In civ4 as someone said, if the AI declares war on you, you might actually be in trouble. Certainly you need to do more than send a few ranged units over to kill everyone.
civ4 also had some diplomacy options that are SORELY lacking in later civs. You can create vassals, you can force empires you're beating to become your vassal. Often games end up with a few empires and their vassals facing off. It means that parity stays around a lot longer.
In civ6, i end up wiping out civs because ♥♥♥♥ it, everyone already hates me even though i'm fighting a war they started and if they're truly dead, i never have to have them ask me (in the same turn as everyone else) for 6 GPT in exchange for NOTHING.
civ6 has some nice stuff in it, but it's basically role playing civ game. There's never a challenge short of the AI starting with 5x your units and 3x your cities and rushing you, and then it only feels like its a stacked deck.
Civ4 has some other nice things. I has an advanced start mode where you get points and can design your civ right from the start with techs and cities and whatnot. The game then starts from there.
It has much better restrictions on tall vs wide. In civ6 you might as well always build as much as you can, in civ4 there are milestones you need to hit before its worth going wider, and then there are govt decisions that make it so you can go really really wide or not.
Ok which game has the best combat? Can you do more in Civ 4? Which game has the best AI?
That being said as a new player I'd start with Civ 6.
However 5 also is a wonder rush game, so you have to limit yourself or play at deity to really have fun with it after a while.
As for the A.I. well, at deity they seem to fight just fine.
6 has a harder time at later tech eras, but the A.I. seems pretty solid to me. Maybe it's a difficulty level thing, but I always go up against tons of a.i. anyways.
If you want the vassal stuff, and other diplomatic options.
Stellaris is a great game to get into, although that's science fiction.
Civ6 does have more diplomatic options than 5 though, since you can have different types of allies with different bonuses.
Could you explain how policies are more simplified in V vs IV?
In Civ V you have 9 policy tress and then an ideology pyramid.

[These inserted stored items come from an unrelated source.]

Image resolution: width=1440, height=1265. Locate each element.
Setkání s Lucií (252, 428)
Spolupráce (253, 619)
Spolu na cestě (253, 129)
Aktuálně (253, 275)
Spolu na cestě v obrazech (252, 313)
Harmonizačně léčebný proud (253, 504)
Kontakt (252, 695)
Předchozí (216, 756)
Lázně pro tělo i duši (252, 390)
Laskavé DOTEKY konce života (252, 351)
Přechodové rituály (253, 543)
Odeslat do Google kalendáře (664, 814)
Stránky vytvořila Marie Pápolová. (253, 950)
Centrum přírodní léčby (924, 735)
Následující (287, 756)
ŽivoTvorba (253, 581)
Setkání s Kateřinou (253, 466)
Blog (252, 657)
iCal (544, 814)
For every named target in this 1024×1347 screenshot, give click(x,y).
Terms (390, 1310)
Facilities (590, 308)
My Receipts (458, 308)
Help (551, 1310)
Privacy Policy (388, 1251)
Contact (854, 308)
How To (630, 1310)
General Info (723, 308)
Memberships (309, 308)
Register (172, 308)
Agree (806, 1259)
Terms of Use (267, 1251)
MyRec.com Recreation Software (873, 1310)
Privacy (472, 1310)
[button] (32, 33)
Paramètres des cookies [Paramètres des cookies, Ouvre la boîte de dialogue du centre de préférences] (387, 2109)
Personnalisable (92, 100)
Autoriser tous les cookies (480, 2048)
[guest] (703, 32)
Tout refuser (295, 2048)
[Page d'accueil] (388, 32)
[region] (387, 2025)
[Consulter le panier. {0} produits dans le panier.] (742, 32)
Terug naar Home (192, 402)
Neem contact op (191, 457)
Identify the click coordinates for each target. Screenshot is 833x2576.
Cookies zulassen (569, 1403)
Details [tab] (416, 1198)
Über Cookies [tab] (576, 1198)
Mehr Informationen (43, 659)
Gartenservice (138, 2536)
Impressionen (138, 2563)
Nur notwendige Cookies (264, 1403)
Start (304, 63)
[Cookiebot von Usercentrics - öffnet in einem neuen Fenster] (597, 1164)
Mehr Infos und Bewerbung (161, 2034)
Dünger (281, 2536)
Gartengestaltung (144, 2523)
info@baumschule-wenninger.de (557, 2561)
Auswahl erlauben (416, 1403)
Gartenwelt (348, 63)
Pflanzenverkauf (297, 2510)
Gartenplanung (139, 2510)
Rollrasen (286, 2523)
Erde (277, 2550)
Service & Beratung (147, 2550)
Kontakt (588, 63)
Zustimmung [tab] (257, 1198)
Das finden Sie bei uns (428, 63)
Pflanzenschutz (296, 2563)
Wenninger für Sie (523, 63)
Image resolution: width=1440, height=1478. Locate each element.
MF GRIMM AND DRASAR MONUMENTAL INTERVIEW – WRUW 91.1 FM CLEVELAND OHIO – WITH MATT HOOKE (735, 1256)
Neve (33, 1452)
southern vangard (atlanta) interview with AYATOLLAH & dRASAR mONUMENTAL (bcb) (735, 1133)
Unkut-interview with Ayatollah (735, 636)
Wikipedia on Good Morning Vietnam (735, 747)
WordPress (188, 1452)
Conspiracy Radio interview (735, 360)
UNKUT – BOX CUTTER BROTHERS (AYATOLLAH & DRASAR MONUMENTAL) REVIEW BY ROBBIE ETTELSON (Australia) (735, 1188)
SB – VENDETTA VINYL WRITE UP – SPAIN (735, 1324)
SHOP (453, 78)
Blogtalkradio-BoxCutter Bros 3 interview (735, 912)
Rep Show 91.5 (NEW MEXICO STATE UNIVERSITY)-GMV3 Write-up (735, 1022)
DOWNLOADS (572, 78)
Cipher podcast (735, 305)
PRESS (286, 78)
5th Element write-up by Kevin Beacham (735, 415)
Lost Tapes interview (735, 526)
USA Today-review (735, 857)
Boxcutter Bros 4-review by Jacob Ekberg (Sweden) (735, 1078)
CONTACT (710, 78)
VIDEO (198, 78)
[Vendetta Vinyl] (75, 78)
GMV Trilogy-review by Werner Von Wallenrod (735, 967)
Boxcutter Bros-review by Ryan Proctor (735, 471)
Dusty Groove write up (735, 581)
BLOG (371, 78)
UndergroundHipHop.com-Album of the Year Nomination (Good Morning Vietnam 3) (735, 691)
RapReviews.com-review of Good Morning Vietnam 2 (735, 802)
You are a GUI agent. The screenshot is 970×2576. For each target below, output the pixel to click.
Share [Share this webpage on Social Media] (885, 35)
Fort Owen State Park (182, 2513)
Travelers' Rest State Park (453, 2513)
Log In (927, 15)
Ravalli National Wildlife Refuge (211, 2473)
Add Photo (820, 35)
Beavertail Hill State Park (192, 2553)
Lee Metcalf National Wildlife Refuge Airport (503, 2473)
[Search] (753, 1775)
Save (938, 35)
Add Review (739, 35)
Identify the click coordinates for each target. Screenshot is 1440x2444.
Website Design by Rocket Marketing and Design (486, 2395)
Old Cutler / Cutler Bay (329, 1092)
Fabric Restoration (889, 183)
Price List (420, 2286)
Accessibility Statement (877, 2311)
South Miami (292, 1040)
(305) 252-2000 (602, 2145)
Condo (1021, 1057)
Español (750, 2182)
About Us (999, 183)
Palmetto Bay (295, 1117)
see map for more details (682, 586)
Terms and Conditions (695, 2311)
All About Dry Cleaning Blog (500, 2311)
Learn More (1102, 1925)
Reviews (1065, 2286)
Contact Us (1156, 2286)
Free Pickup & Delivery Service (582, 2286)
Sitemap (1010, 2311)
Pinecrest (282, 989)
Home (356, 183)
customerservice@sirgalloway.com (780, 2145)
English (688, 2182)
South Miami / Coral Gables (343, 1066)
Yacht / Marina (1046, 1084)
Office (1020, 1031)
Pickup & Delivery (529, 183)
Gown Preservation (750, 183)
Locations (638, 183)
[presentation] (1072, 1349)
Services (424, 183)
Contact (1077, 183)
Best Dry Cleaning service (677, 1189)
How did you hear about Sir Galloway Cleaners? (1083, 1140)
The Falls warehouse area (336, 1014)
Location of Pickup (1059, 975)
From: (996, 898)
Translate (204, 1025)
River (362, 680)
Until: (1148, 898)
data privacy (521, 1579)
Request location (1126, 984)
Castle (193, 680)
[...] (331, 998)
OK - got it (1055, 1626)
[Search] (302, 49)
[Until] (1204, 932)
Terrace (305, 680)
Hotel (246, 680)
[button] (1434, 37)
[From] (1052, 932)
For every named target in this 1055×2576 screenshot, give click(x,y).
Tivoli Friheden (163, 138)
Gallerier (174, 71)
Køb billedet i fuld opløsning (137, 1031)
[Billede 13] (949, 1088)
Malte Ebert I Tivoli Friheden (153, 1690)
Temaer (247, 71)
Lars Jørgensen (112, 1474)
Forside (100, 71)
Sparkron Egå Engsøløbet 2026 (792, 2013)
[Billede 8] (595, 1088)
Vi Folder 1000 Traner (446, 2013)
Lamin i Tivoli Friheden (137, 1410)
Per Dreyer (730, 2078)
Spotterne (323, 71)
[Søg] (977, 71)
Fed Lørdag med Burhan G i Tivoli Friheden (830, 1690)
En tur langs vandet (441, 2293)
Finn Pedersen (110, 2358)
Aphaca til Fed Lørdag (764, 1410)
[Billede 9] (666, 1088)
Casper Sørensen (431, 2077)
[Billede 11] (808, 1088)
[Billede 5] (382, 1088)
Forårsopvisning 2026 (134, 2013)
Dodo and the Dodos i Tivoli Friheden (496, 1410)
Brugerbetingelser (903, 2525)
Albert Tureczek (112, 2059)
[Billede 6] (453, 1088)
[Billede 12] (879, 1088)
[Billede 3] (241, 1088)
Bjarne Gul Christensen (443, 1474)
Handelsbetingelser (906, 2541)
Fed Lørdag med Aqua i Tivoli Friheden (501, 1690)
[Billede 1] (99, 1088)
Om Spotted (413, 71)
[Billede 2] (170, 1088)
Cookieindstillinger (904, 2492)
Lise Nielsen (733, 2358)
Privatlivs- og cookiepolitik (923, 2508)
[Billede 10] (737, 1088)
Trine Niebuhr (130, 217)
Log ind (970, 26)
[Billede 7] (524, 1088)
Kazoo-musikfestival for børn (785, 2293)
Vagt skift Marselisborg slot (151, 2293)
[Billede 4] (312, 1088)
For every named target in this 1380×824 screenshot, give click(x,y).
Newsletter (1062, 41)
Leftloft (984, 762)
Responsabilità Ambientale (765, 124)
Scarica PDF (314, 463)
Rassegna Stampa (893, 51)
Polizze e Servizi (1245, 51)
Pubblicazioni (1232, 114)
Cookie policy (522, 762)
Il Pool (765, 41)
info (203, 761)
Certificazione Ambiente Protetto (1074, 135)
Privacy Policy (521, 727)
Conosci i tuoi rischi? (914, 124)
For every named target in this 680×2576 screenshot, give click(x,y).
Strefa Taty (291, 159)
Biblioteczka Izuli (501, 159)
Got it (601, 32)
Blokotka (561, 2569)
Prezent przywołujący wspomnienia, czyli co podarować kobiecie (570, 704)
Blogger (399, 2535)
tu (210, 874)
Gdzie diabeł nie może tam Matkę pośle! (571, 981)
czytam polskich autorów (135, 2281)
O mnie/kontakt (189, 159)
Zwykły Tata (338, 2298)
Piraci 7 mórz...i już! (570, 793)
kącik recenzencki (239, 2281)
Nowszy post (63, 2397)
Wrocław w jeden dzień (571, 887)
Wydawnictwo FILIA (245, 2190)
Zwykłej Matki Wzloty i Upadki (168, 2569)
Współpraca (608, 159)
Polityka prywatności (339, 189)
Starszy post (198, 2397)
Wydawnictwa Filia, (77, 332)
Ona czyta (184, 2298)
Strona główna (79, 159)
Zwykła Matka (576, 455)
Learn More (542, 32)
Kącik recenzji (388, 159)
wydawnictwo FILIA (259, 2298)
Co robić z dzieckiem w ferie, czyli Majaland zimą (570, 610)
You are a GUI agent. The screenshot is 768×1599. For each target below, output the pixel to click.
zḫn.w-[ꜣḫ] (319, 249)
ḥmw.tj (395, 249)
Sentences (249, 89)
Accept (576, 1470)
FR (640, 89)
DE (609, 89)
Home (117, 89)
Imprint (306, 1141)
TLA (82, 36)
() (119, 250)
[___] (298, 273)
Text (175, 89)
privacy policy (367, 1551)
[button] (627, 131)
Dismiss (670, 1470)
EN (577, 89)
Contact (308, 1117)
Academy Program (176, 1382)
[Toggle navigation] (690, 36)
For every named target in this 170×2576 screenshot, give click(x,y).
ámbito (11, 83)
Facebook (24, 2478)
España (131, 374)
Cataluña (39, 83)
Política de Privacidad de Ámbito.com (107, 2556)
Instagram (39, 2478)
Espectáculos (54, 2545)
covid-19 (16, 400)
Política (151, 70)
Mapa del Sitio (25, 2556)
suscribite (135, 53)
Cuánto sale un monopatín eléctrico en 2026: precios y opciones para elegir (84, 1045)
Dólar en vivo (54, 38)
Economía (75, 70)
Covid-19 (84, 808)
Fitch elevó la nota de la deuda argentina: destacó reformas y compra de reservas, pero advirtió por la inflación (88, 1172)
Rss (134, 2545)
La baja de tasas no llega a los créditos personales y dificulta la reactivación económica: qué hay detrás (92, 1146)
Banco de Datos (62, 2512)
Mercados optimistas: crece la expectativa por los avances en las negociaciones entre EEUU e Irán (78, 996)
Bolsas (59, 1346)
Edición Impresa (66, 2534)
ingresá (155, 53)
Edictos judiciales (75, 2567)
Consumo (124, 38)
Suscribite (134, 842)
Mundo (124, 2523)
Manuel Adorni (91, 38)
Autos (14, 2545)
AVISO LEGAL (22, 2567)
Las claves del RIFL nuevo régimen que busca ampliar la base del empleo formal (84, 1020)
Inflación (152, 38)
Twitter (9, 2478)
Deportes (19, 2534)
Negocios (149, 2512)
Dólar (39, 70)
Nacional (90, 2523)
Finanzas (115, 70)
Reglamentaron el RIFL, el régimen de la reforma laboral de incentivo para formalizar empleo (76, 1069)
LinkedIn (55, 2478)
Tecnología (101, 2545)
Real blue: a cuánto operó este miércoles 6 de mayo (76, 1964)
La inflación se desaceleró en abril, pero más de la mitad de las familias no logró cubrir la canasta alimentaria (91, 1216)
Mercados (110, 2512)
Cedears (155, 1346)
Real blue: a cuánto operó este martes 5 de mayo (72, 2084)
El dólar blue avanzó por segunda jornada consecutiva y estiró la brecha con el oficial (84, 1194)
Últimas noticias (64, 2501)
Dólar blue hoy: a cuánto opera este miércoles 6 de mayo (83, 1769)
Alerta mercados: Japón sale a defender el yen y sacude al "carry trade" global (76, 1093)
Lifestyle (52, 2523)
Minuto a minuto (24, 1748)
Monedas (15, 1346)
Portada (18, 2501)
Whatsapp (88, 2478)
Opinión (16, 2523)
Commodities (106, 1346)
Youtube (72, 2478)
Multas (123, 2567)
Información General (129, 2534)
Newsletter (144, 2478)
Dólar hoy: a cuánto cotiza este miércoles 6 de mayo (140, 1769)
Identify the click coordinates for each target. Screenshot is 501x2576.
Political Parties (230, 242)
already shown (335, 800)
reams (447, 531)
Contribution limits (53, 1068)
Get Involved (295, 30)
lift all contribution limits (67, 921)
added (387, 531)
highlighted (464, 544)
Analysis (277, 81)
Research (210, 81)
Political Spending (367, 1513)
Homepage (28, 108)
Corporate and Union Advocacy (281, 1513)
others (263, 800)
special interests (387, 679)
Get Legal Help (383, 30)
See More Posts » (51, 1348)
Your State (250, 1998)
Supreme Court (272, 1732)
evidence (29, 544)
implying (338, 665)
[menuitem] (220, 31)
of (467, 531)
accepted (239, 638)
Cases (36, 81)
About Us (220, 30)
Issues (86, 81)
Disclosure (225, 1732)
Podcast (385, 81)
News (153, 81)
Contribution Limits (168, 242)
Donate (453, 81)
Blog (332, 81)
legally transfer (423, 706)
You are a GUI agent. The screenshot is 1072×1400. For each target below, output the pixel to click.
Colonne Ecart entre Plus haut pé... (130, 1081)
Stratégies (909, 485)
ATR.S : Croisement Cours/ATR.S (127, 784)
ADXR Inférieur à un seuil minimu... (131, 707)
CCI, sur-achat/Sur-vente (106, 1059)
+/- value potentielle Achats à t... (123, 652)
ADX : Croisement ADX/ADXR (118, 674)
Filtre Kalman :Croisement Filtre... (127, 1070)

That's a lot of potential decisions to make (dependent on your decision how much to invest in culture). Civ IV has 5 blocks of civics with 5 choices in, with the first civic having no effect...as well as civics being unlocked by the tech tree, along with everything else...
Oh, and in Civ IV you can ameliorate poor choices by 'switching' civics with a minor penalty. In Civ V you have to stick with your policy decisions; hence you have to plan long term and cannot undo poor choices.